WHAT TO PRODUCE =
Set down the line containing "भाजयुमो प्रदेश अध्यक्ष" and every line that follows it in the listing below, exactly as written and with nothing added.
= = =
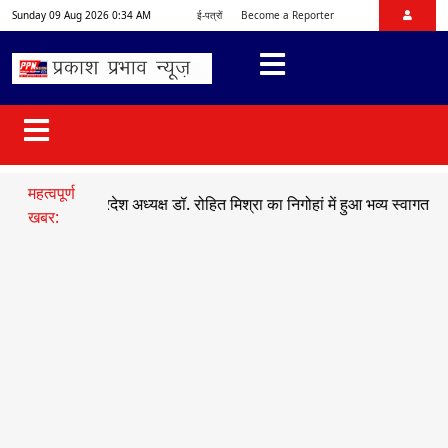
Sunday 09 Aug 2026 0:34 AM
ई-पत्रों
Become a Reporter
महत्वपूर्ण
भाजयुमो प्रदेश अध्यक्ष डॉ. रोहित मिश्रा का निगोहां में हुआ भव्य स्वागत
●
सड़क ह
खबर:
= = =
THE ANSWER =
भाजयुमो प्रदेश अध्यक्ष डॉ. रोहित मिश्रा का निगोहां में हुआ भव्य स्वागत
●
सड़क ह
खबर:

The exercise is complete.